What the exercise asks :: In the listing below, the answer starts at the line that has "проведения мероприятий" and stops after the line that has "Организация банкета — важная"; please repeat that part exactly and nothing more.

##### Data supplied #####

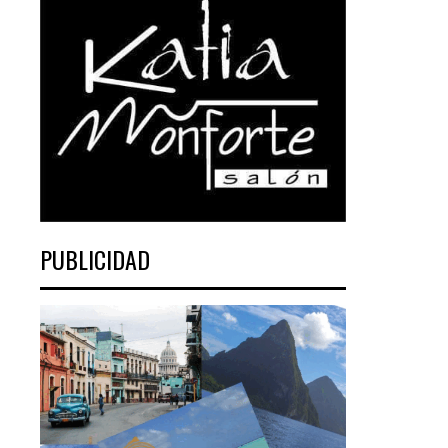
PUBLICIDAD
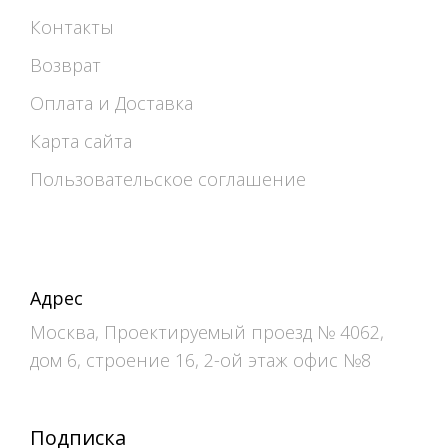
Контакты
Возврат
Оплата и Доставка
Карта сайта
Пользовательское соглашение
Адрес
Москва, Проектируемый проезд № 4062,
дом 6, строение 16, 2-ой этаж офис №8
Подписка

#####
##### Data supplied #####

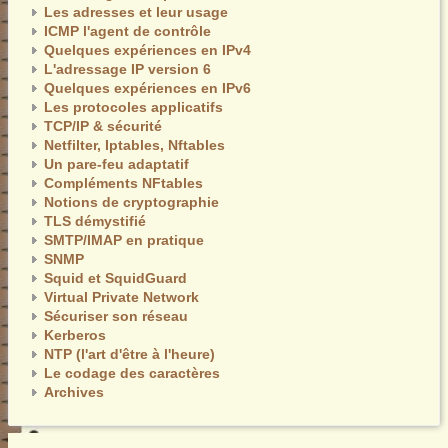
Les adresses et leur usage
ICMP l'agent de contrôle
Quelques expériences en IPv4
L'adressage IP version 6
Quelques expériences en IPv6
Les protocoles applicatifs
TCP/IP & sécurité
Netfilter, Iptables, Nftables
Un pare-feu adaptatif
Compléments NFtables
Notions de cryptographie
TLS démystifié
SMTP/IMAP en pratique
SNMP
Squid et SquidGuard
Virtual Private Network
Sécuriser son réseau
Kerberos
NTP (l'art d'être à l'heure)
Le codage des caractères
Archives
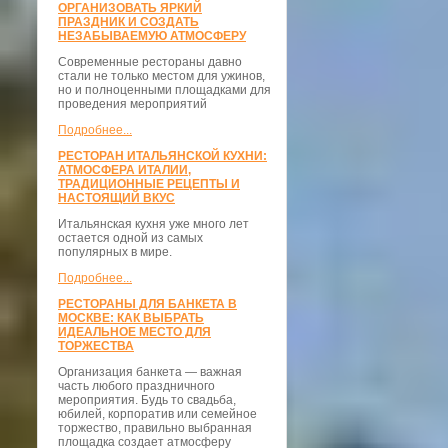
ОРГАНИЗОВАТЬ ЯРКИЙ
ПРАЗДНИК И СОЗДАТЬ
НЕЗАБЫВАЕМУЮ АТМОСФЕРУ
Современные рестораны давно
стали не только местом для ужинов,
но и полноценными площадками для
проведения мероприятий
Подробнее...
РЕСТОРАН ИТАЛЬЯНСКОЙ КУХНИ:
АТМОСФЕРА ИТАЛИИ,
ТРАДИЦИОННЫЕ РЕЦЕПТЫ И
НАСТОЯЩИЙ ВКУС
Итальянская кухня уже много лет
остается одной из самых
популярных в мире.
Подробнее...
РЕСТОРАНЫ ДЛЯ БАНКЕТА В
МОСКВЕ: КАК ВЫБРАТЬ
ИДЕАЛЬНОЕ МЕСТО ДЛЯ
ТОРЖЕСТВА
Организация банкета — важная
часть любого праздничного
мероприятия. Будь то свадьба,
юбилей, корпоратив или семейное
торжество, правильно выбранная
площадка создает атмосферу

#####

Reply ::
проведения мероприятий
Подробнее...
РЕСТОРАН ИТАЛЬЯНСКОЙ КУХНИ:
АТМОСФЕРА ИТАЛИИ,
ТРАДИЦИОННЫЕ РЕЦЕПТЫ И
НАСТОЯЩИЙ ВКУС
Итальянская кухня уже много лет
остается одной из самых
популярных в мире.
Подробнее...
РЕСТОРАНЫ ДЛЯ БАНКЕТА В
МОСКВЕ: КАК ВЫБРАТЬ
ИДЕАЛЬНОЕ МЕСТО ДЛЯ
ТОРЖЕСТВА
Организация банкета — важная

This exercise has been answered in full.